▶ _Collected data_:
== Segment start ==
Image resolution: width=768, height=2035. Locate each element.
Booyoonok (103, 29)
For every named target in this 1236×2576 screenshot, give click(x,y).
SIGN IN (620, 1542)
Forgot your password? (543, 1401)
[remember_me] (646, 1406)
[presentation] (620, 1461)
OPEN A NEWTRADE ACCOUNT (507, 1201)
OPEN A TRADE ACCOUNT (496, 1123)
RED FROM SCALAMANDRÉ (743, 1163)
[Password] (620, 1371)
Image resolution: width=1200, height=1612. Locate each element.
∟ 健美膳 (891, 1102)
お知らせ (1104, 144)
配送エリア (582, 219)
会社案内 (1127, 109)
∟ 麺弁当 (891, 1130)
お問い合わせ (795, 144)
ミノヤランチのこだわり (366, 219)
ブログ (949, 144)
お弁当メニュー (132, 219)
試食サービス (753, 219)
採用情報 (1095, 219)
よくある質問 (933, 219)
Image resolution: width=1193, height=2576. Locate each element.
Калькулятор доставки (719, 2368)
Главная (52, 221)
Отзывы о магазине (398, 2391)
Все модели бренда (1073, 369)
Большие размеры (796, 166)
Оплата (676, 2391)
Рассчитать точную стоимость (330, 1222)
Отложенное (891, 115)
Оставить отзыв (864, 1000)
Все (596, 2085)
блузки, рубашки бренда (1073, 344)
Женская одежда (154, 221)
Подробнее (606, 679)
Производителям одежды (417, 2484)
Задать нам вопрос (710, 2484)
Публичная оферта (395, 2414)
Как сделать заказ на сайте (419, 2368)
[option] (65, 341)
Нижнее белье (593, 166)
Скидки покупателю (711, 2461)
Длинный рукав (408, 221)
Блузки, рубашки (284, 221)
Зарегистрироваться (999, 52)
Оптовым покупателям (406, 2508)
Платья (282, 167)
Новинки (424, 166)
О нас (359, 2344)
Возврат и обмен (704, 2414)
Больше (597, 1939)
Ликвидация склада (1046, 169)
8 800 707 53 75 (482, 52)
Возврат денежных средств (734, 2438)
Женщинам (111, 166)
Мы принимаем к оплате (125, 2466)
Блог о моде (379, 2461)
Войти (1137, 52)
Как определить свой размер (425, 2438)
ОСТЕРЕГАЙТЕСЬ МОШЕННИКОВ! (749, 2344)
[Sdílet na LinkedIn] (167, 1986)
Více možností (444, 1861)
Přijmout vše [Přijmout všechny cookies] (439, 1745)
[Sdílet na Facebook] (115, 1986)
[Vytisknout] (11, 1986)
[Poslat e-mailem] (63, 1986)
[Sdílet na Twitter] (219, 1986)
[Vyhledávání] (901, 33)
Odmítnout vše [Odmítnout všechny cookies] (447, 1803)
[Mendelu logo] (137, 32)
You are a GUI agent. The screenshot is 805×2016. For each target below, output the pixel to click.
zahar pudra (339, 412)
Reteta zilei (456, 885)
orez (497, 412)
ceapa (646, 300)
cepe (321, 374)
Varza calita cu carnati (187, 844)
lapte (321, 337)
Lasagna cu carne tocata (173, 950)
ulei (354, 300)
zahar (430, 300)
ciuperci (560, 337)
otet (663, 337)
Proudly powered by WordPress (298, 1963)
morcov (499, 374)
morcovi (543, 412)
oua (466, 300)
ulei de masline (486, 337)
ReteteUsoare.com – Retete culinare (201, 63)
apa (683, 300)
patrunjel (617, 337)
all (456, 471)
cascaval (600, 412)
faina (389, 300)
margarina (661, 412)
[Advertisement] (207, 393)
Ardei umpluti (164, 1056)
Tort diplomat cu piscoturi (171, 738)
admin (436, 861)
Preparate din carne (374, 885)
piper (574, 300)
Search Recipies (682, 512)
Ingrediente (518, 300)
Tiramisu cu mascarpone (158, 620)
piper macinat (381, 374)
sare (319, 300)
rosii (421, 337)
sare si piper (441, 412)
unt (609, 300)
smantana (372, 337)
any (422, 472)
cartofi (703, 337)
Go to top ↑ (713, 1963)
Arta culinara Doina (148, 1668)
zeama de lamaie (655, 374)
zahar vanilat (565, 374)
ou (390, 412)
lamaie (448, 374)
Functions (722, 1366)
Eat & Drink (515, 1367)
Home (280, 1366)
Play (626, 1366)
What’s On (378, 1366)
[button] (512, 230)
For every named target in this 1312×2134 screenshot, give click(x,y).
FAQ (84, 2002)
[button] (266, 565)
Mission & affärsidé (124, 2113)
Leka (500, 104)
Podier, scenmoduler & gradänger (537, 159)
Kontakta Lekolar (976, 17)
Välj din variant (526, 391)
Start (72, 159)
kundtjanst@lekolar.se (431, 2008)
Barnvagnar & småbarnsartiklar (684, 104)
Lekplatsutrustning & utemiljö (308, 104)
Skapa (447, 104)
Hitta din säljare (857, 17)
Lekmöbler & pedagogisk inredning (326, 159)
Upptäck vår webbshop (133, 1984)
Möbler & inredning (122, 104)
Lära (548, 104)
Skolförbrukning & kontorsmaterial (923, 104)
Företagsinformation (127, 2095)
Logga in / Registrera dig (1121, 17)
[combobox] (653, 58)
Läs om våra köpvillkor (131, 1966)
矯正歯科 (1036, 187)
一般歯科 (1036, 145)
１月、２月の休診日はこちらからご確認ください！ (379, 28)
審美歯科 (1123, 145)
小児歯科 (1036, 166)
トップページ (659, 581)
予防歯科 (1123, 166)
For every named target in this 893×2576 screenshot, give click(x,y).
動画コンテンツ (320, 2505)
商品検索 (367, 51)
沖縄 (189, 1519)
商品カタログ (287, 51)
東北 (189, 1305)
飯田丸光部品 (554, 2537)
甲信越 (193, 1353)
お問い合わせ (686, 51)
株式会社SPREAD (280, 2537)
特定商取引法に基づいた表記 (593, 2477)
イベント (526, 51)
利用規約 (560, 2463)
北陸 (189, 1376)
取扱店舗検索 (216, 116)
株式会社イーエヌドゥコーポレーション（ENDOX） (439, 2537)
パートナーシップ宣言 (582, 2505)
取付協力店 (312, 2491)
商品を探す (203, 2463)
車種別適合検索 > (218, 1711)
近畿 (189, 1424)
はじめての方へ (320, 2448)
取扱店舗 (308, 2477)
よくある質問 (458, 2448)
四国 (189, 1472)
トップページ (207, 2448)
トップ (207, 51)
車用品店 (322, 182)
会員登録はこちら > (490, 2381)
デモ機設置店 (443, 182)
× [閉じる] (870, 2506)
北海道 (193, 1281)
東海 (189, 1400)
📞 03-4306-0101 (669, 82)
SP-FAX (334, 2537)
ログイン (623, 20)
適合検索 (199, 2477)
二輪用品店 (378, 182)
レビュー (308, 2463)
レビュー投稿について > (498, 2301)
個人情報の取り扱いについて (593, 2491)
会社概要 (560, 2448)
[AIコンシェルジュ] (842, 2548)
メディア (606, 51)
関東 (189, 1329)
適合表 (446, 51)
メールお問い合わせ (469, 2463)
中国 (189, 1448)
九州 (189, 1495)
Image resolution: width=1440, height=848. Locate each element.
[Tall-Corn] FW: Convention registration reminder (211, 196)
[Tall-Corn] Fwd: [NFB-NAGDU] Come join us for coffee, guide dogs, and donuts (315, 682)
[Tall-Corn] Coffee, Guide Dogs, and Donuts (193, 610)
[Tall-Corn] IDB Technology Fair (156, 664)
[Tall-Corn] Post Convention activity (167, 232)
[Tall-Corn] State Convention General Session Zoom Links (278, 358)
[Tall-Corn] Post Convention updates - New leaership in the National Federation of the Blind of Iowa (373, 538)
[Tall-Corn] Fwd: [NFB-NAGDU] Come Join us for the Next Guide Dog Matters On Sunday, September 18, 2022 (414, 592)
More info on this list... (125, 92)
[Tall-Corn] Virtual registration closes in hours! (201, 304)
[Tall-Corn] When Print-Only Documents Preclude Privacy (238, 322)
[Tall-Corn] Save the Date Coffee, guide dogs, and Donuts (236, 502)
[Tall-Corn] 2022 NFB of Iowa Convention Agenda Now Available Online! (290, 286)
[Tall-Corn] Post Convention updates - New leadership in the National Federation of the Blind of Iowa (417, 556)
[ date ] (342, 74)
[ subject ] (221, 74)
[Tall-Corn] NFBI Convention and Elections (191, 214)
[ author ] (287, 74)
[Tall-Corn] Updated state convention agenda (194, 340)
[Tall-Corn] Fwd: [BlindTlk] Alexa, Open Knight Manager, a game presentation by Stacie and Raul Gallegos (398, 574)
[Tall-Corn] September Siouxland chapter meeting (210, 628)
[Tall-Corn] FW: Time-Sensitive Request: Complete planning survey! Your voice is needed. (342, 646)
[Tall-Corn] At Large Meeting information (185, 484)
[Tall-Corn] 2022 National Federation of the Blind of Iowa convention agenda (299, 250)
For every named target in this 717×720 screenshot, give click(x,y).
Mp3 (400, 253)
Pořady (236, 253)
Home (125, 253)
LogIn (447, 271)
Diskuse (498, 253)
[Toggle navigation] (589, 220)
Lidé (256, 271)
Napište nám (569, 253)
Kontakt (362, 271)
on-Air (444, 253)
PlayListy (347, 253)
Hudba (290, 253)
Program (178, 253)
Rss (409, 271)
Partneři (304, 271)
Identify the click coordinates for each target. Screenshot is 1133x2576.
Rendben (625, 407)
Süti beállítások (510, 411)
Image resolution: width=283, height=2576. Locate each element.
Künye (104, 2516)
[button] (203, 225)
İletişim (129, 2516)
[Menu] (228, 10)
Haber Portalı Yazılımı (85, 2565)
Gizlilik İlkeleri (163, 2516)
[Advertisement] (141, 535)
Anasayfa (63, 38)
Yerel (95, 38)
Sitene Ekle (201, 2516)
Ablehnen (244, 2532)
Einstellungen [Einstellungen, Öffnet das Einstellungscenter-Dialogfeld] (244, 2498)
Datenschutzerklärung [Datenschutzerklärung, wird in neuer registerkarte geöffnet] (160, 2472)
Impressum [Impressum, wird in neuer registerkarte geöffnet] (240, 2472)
== Segment end ==
▶ _Task statement_: Going through the entries above, show each line that contains "height".

▶ _Answer to the problem_:
Image resolution: width=768, height=2035. Locate each element.
Image resolution: width=1200, height=1612. Locate each element.
Image resolution: width=1193, height=2576. Locate each element.
Image resolution: width=1440, height=848. Locate each element.
Image resolution: width=283, height=2576. Locate each element.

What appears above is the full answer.